Spotify and loudness normalization - how can normalizaed track have higher DR than non-normalized

danadam · Feb 23, 2021

Wombat said:
So Spotify provide Specs. of their normalisation process?

Can you provide a reference?

I edited the post to clarify: And to the extent that I'm able to. I don't have access to the masters they are using so all I can compare is Spotify's client output with normalizaton on and off.

The link I already posted is the only thing I have. On that page they also say that they use ReplayGain to calculate loudness.

Sukie · Feb 23, 2021

Music1969 said:
Yep sorry, I forgot this was a (my) Spotify thread for a moment LOL.

Ha - funny.

Interestingly enough, Spotify claim that they can't use Album normalisation on playlists. Surely that's a software issue for them as clearly Tidal can do this, as can Roon.

Wombat · Feb 23, 2021

danadam said:
I edited the post to clarify: And to the extent that I'm able to. I don't have access to the masters they are using so all I can compare is Spotify's client output with normalizaton on and off.

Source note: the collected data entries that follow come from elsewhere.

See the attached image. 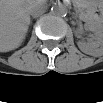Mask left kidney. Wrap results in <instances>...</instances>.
<instances>
[{
  "label": "left kidney",
  "mask_w": 103,
  "mask_h": 103,
  "mask_svg": "<svg viewBox=\"0 0 103 103\" xmlns=\"http://www.w3.org/2000/svg\"><path fill=\"white\" fill-rule=\"evenodd\" d=\"M85 28L93 31L94 35L86 43L79 41L77 43L79 49L89 55H99L102 52L103 46V30L102 27H98L94 24H85Z\"/></svg>",
  "instance_id": "obj_1"
}]
</instances>
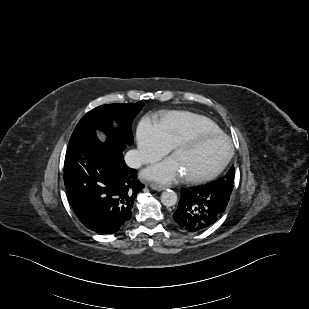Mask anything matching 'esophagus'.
I'll return each mask as SVG.
<instances>
[{
    "mask_svg": "<svg viewBox=\"0 0 309 309\" xmlns=\"http://www.w3.org/2000/svg\"><path fill=\"white\" fill-rule=\"evenodd\" d=\"M150 187L153 189V190H157V191H162L164 190L166 187L162 184H159V183H151L150 184Z\"/></svg>",
    "mask_w": 309,
    "mask_h": 309,
    "instance_id": "34e87169",
    "label": "esophagus"
}]
</instances>
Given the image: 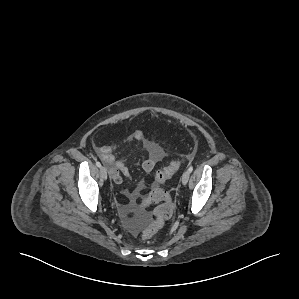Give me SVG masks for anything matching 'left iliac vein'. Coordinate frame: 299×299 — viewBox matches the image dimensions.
<instances>
[{
    "mask_svg": "<svg viewBox=\"0 0 299 299\" xmlns=\"http://www.w3.org/2000/svg\"><path fill=\"white\" fill-rule=\"evenodd\" d=\"M189 176H190V172L188 170L182 174L181 181L183 185H186L188 183Z\"/></svg>",
    "mask_w": 299,
    "mask_h": 299,
    "instance_id": "obj_1",
    "label": "left iliac vein"
}]
</instances>
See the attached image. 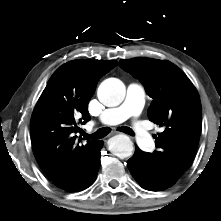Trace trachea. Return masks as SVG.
Masks as SVG:
<instances>
[{
    "instance_id": "trachea-1",
    "label": "trachea",
    "mask_w": 221,
    "mask_h": 221,
    "mask_svg": "<svg viewBox=\"0 0 221 221\" xmlns=\"http://www.w3.org/2000/svg\"><path fill=\"white\" fill-rule=\"evenodd\" d=\"M118 131L124 132L126 134H129L131 136L134 135L132 129H130L129 127L123 126V127H119L117 128ZM111 132V129L108 127H104V128H100L98 129L94 134L89 135L87 133H84V137L86 139H101L105 136H107L109 133Z\"/></svg>"
}]
</instances>
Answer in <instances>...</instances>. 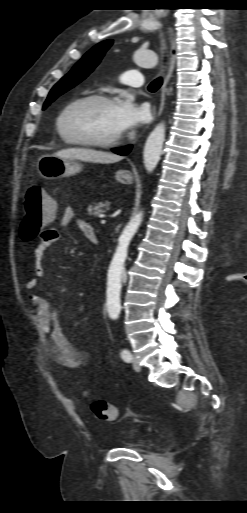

The link I already posted is the only thing I have. On that page they also say that they use ReplayGain to calculate loudness.

Is their normalisation just a plain and simple level adjustment or does it have compensatory psychoacoustic/other treatment?

Just a curious question, nothing more. I would like to know more about the audio processing that Streamers employ. The commercial temptation is to one-up the competition.

danadam · Feb 23, 2021

Wombat said:
Is their normalisation just a plain and simple level adjustment or does it have compensatory psychoacoustic/other treatment?

Just a curious question, nothing more.

I thought I already answered this question, but ok, let's try again

First, I assume that we don't count the limiter engaging at -1 dBFS as "compensatory psychoacoustic/other treatment".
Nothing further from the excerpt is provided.